Lächeln. Immer lächeln und höflich sein. Das war seit einigen Tagen mein neues Lebensmotto. Seit dem Tag, an dem ich mich bei der Besitzerin des MoonHour  Cafés als Aushilfskellnerin beworben hatte und drei Tage später angenommen wurde.
So schnell konnte das in der Arbeitswelt also gehen, wenn man wollte. Hätte ich das bloß vorher gewusst ... Nein. Bisher hatte mir mein faules Leben gefallen.

Doch eine neue Alyssa musste mit alten Grundsätzen brechen. Aus diesem Grund ging ich auch wieder laufen, nachdem ich es wochenlang hatte ausfallen lassen. Erneut.
Meine Kondition wurde von Tag zu Tag besser und des Öfteren begleitete Nathalie mich sogar. Erzählte mir dabei von Colin, mit dem sie sogar zusammen war. Schon länger, wie sie mir verriet.

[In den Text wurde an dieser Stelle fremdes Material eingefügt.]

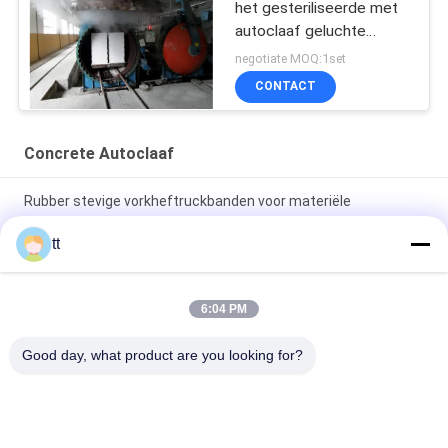
het gesteriliseerde met
autoclaaf geluchte
concrete blok die
negotiate MOQ:1set
installatie maken
CONTACT
Concrete Autoclaaf
Rubber stevige vorkheftruckbanden voor materiële
behandelingsvorkheftruck
tt
Elektrische deurautoclaaf
6:04 PM
De nieuwe Gesteriliseerde met autoclaaf Stijl luchtte
Concrete de Kalkbaksteen van het Installatiezand
Good day, what product are you looking for?
Productiemachine
populaire categorieën
Alle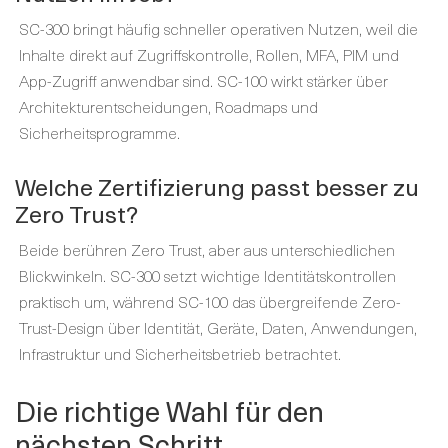
SC-300 bringt häufig schneller operativen Nutzen, weil die
Inhalte direkt auf Zugriffskontrolle, Rollen, MFA, PIM und
App-Zugriff anwendbar sind. SC-100 wirkt stärker über
Architekturentscheidungen, Roadmaps und
Sicherheitsprogramme.
Welche Zertifizierung passt besser zu
Zero Trust?
Beide berühren Zero Trust, aber aus unterschiedlichen
Blickwinkeln. SC-300 setzt wichtige Identitätskontrollen
praktisch um, während SC-100 das übergreifende Zero-
Trust-Design über Identität, Geräte, Daten, Anwendungen,
Infrastruktur und Sicherheitsbetrieb betrachtet.
Die richtige Wahl für den
nächsten Schritt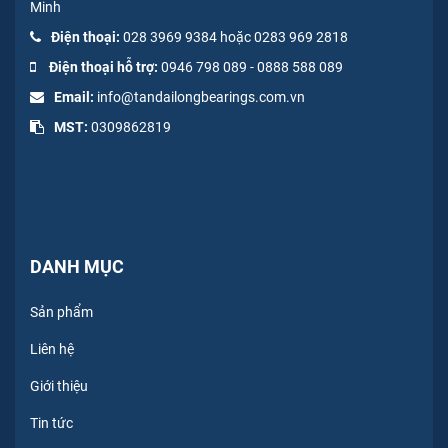
Minh
Điện thoại:
028 3969 9384 hoặc 0283 969 2818
Điện thoại hỗ trợ:
0946 798 089
-
0
888 588 089
Email:
info@tandailongbearings.com.vn
MST:
0309862819
DANH MỤC
Sản phẩm
Liên hệ
Giới thiệu
Tin tức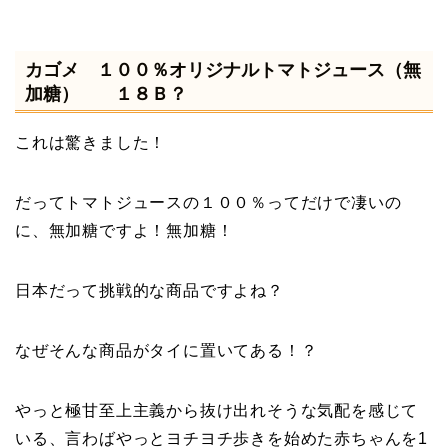
カゴメ １００％オリジナルトマトジュース（無
加糖） １８Ｂ？
これは驚きました！
だってトマトジュースの１００％ってだけで凄いの
に、無加糖ですよ！無加糖！
日本だって挑戦的な商品ですよね？
なぜそんな商品がタイに置いてある！？
やっと極甘至上主義から抜け出れそうな気配を感じて
いる、言わばやっとヨチヨチ歩きを始めた赤ちゃんを1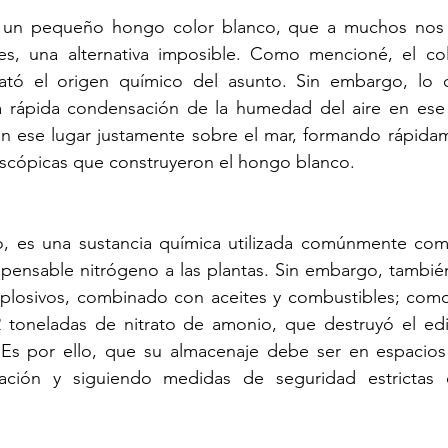
un pequeño hongo color blanco, que a muchos nos h
es, una alternativa imposible. Como mencioné, el colo
ató el origen químico del asunto. Sin embargo, lo 
 rápida condensación de la humedad del aire en ese 
en ese lugar justamente sobre el mar, formando rápida
scópicas que construyeron el hongo blanco.
o, es una sustancia química utilizada comúnmente como 
spensable nitrógeno a las plantas. Sin embargo, tambié
xplosivos, combinado con aceites y combustibles; como 
toneladas de nitrato de amonio, que destruyó el edifi
s por ello, que su almacenaje debe ser en espacios 
lación y siguiendo medidas de seguridad estrictas 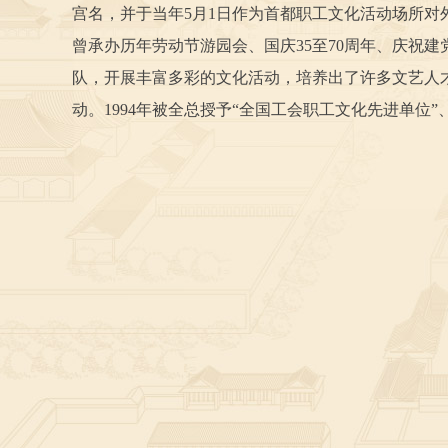
宫名，并于当年5月1日作为首都职工文化活动场所对
曾承办历年劳动节游园会、国庆35至70周年、庆祝
队，开展丰富多彩的文化活动，培养出了许多文艺人
动。1994年被全总授予“全国工会职工文化先进单位”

»Wieso hast du es mir nie gesagt?«, war meine erste Frage dazu gewesen und Nathalie hatte beschämt den Blick gesenkt.

»Ich wollte nicht, dass du dich an ihn gewöhnst, wie an Jordan. Es bricht mir das Herz, dich leiden zu sehen.«

Es war seltsam, in einer Welt zu leben, in der alle versuchten einen zu beschützen. Als wäre ich ein Küken, das sich nicht aus dem Nest traute. Vielleicht war ich das sogar. Mein Leben lang war ich behütet worden, musste nicht arbeiten, nicht hart schuften, hatte viele Privilegien.
Mein Leben war ein kleines Paradies gewesen, mal abgesehen von den Katastrophen darin. Es war wirklich Zeit geworden, damit zu brechen.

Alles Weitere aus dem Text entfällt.